Activation of p53 signaling

The p53 tumor suppressor protein is considered as an integration point in response to various cellular stresses [89][90]. The activation of p53 can promote transcription of p21 leading to G1/S growth arrest [91], of 14-3-3 sigma inducing G2/M arrest [92], or of Bax inducing apoptosis [93]. It can also induce other factors involved in autophagy, DNA repair and metabolism [94].

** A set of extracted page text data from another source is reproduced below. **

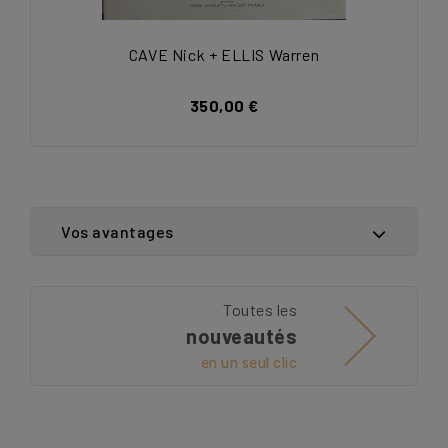
CAVE Nick + ELLIS Warren
350,00 €
Vos avantages
Toutes les
nouveautés
en un seul clic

The major negative regulator of p53 is the E3 ubiquitin ligase MDM2 (murine double minute 2, HDM2 in human). Mechanistically, MDM2 interacts with p53 via its C-terminal RING finger domain, promoting p53 ubiquitination and degradation by the 26S proteasome [95][96]. Therefore, p53 stabilization and activation in response to various stresses rely on a disruption this interaction between p53 and MDM2/HDM2. Simple readouts for p53 activation under nucleolar stress conditions are an increased p53 protein levels (stabilization or accumulation following blockage of ubiquitin-proteasomal degradation), reduced p53 binding to MDM2/HDM2, increased p53 mRNA levels under a long-lasting stress, elevated mRNA levels of p53 target genes, typically CDKN1A (p21) and BAX, and corresponding cell phenotypes such as cell cycle arrest, autophagy, DNA repair, senescence, or apoptosis [89].

Involvement of p53-independent stress signaling

In p53-/- or p53 inactivated cell lines, nucleolar stress can usually still invoke cell cycle arrest or apoptosis, implying that there is a stress response that is mediated by signaling pathways other than p53 [97].

Ribosomal proteins (RPs) regulating transcription factors (TFs)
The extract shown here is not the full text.